Really what it is is something called 'doctrine without power'.
Harry Ironside, that great commentator on the word of God, said this in relation - he said: 'Lack of vision will manifest itself in a cold, dry, theological or philosophical treatment of the scriptures, as though given to exercise the intellect rather than the heart and the conscience'.
The old saying is true, isn't it?
That 'If you have only the word of God you will dry up.
If you have only the Spirit of God you will blow up.
But if you have both you will grow up'.
One writer says that in too many places the Bible is being thumped and doctrine is being argued 'til 3 in the morning, but the Spirit, the Spirit of that doctrine is missing.
The second type of person I find in the New Testament is quite similar to that - it's the sentimentalist.
You see, right throughout church history and right throughout the word of God there are always a little group of people and they look at one era of history as the time when God really shone.
I don't know what that era of history is for you; I have my own.
Many think it was the 1700s when Wesley and Whitefield were about.
Many think it was the 1859 revival and times of refreshing then.
Many think it was when Nicholson was in the province, when there were men who even stood in this pulpit in the early 1900s, 1950s.
Many believe that that was God's era, that was God's time, and that God needs to come.
Some of those people even try to emulate or 'conservate' that era in history.
If you went to North America today - maybe some of you have been, maybe some of you have seen this - there's a group of people called the Amish people.
Maybe you saw them in the films.
They have long beards, they wear sackcloth, they wear strange clothes, they don't believe in automobiles, they go into horses and carts.
They don't use electricity.
They don't believe in light because they believe that were was a certain time in history that was sacred, that was special, that was God-sent.
In fact, there are two types of Amish people.
There's the Button Amish people, and there's the Zip Amish people.
The Button Amish people believe they are better than the Zip Amish people, because zips are modern and buttons aren't.
That is the extent that they have got to - sentimental about an era of history.
I want to encourage us today, because many are downhearted.
Many, I believe, in the Christian community in Northern Ireland and even in our western community are down-hearted, are weary in the battle because years ago there were many more saved here than there are now.
Do we need to create that era again?
Do we need to conserve that era here?
Listen to the voice of God in Isaiah 43 and verse 19: "Behold, I will do a new thing".
You remember when the church was born, and there was a man called Gamaliel - a wise man.
Remember, Paul sat at his feet and learnt the Old Testament scriptures.
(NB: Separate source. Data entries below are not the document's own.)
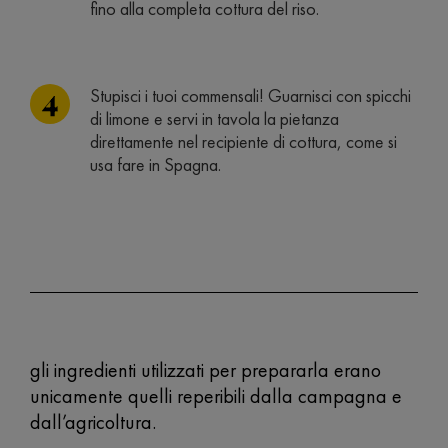
fino alla completa cottura del riso.
Stupisci i tuoi commensali! Guarnisci con spicchi
di limone e servi in tavola la pietanza
direttamente nel recipiente di cottura, come si
usa fare in Spagna.
gli ingredienti utilizzati per prepararla erano
unicamente quelli reperibili dalla campagna e
dall’agricoltura.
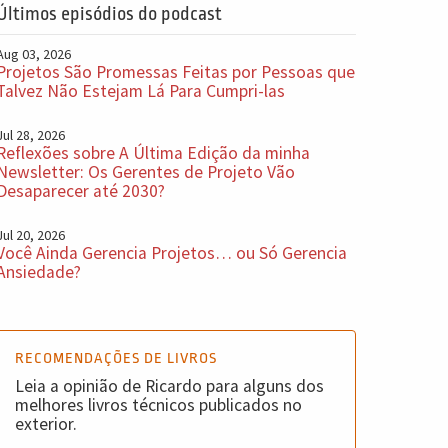
Últimos episódios do podcast
Aug 03, 2026
Projetos São Promessas Feitas por Pessoas que
Talvez Não Estejam Lá Para Cumpri-las
Jul 28, 2026
Reflexões sobre A Última Edição da minha
Newsletter: Os Gerentes de Projeto Vão
Desaparecer até 2030?
Jul 20, 2026
Você Ainda Gerencia Projetos… ou Só Gerencia
Ansiedade?
RECOMENDAÇÕES DE LIVROS
Leia a opinião de Ricardo para alguns dos
melhores livros técnicos publicados no
exterior.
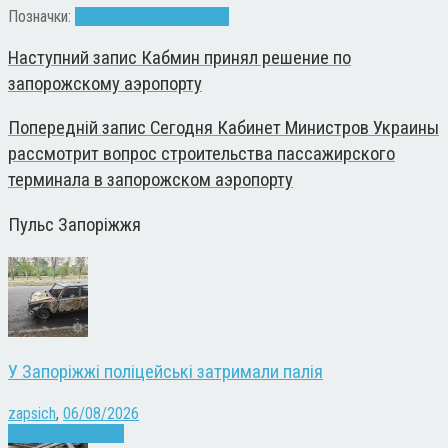
Позначки:
"чистая больница"
СОИК
Наступний запис
Кабмин принял решение по
запорожскому аэропорту
Попередній запис
Сегодня Кабинет Министров Украины
рассмотрит вопрос строительства пассажирского
терминала в запорожском аэропорту
Пульс Запоріжжя
У Запоріжжі поліцейські затримали палія
zapsich
,
06/08/2026
Запоріжжя
Новини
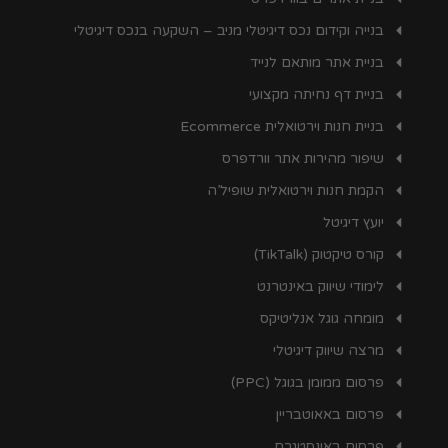
בנייה וקידום נכס דיגיטלי מניב – השקעה בנכס דיגיטלי
בניית אתר מותאם לנייד
בניית דף נחיתה מקצועי
בניית חנות וירטואלית Ecommerce
שיפור מהירות אתר וורדפרס
הקמת חנות וירטואלית שופיל’ה
יועץ דיגיטל
קורס טיקטוק (TikTalk)
לימודי שיווק באינטרנט
מומחה גוגל אנליטיקס
מרצה שיווק דיגיטלי
פרסום ממומן בגוגל (PPC)
פרסום באאוטבריין
פרסום באינסטגרם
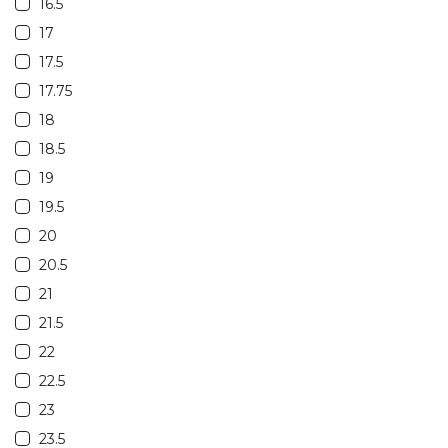
16.5
17
17.5
17.75
18
18.5
19
19.5
20
20.5
21
21.5
22
22.5
23
23.5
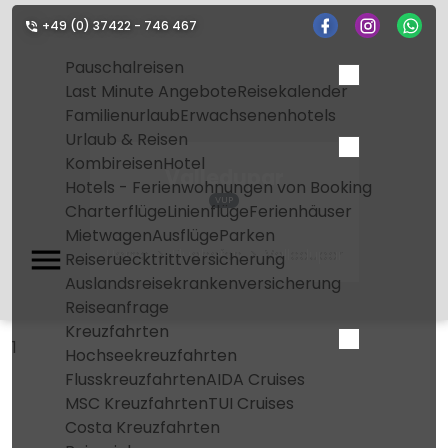
+49 (0) 37422 - 746 467
Pauschalreisen
Last Minute Angebote
Reisekalender
Familienurlaub
Erwachsenenhotels
Urlaub & Reisen
Kombireisen
Hotel
Valledupar
Hotels - Ferienwohnungen von Booking
VUP
Charterflüge
Linienflüge
Ferienhäuser
Mietwagen
Ausflüge
Parken
Home
Flughafen
Valledupar
Reiseruecktrittversicherung
Auslandsreisekrankenversicherung
Reiseanfrage
Kreuzfahrten
1
Hochseekreuzfahrten
Flusskreuzfahrten
AIDA Cruises
MSC Kreuzfahrten
TUI Cruises
Costa Kreuzfahrten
But you remember what happened - that there was an uproar because of this church, like a flame that was burning through Palestine and going throughout the world.
They were trying to stop it with arms, they were trying to stop it with philosophy, theology, everything - but they could not stop it.
You remember Gamaliel's words - 'If this is of God, no man will stop it!'
Sentimentalists don't have vision.
You remember in Acts 13:36 - what was written there?
What did the preacher say? 'David, King David served his own generation well'.